AIM OF THE EXERCISE -> Below are the records; give again exactly the lines that run from the one with "against your financial" through the last line.

Stored data entries:
════

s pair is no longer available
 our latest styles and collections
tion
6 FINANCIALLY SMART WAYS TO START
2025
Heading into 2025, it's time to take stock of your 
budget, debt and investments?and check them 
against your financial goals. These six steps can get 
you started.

════

RESPONSE ->
against your financial goals. These six steps can get 
you started.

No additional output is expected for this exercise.